**TASK INSTRUCTIONS:**
Locate each line below that includes "after" and reproduce it.

(Stored data entries)
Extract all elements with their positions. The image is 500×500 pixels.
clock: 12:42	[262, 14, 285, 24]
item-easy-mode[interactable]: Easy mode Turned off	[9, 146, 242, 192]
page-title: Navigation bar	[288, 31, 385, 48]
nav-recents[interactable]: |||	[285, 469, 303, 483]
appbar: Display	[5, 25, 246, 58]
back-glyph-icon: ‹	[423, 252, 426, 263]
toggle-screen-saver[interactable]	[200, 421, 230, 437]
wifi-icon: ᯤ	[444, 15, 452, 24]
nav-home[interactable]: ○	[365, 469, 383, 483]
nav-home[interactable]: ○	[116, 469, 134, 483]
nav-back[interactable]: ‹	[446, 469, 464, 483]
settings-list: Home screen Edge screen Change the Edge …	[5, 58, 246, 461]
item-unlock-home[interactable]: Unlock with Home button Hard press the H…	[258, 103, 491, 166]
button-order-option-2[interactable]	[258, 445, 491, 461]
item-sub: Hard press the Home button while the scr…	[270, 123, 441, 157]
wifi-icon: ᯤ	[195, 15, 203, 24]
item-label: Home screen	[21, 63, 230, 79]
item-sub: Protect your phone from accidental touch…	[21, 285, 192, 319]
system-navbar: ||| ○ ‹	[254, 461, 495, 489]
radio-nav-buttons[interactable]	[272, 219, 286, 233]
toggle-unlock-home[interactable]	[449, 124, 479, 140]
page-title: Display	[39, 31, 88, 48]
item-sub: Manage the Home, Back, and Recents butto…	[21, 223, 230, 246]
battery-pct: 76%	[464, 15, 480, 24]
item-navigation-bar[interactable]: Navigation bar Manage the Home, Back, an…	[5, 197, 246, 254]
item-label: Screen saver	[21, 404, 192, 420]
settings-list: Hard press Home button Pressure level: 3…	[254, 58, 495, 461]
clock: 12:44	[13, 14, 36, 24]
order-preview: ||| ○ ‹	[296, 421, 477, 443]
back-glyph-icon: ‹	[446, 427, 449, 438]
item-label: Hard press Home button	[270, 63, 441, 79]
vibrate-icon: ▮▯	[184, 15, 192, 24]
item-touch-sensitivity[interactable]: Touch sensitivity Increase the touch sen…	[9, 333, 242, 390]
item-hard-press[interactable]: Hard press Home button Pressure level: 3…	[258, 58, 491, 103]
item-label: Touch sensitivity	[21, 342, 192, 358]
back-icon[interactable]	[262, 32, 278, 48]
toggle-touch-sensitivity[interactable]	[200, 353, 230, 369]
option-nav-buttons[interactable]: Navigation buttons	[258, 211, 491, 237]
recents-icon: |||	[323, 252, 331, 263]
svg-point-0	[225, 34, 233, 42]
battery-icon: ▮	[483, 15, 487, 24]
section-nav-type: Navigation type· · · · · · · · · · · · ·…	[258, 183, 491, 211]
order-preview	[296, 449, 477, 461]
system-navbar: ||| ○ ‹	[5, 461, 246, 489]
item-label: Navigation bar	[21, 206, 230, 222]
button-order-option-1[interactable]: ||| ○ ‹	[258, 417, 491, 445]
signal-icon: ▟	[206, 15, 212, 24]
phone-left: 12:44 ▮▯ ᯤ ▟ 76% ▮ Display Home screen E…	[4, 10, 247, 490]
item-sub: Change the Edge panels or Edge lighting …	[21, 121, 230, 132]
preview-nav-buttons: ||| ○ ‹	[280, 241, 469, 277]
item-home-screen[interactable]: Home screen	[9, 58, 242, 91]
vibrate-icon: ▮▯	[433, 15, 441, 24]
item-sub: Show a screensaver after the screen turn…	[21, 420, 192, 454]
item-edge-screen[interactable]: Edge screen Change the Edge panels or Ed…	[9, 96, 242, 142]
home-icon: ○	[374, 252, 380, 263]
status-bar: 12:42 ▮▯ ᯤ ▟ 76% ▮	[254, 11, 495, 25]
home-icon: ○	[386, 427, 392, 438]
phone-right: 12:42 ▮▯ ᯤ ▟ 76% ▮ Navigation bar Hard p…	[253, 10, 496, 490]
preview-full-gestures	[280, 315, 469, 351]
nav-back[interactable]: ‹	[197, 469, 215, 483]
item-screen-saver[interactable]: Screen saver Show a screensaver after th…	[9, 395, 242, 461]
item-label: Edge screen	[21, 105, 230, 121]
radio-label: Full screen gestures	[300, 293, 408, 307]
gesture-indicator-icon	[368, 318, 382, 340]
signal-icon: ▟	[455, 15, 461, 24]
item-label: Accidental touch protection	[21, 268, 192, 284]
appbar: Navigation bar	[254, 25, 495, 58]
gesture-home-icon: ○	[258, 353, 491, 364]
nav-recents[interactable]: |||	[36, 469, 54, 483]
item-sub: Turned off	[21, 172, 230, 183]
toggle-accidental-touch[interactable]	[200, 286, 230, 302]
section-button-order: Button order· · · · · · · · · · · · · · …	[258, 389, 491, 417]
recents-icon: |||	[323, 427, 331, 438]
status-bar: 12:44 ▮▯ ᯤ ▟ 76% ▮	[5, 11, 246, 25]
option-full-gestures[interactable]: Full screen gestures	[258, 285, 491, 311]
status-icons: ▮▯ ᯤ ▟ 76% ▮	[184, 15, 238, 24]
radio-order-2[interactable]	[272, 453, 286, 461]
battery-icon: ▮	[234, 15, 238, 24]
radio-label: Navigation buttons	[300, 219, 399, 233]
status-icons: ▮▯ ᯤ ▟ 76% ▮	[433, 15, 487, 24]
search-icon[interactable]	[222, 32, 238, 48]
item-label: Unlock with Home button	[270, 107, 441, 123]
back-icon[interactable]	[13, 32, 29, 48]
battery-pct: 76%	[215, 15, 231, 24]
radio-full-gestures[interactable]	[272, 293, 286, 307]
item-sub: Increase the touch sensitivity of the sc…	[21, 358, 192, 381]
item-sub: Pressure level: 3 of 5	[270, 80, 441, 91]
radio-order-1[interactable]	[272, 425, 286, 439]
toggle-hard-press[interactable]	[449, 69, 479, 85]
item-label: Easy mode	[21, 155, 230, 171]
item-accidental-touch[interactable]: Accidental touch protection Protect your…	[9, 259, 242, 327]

**SOLUTION TO THE EXERCISE:**
item-sub: Show a screensaver after the screen turn…	[21, 420, 192, 454]
item-screen-saver[interactable]: Screen saver Show a screensaver after th…	[9, 395, 242, 461]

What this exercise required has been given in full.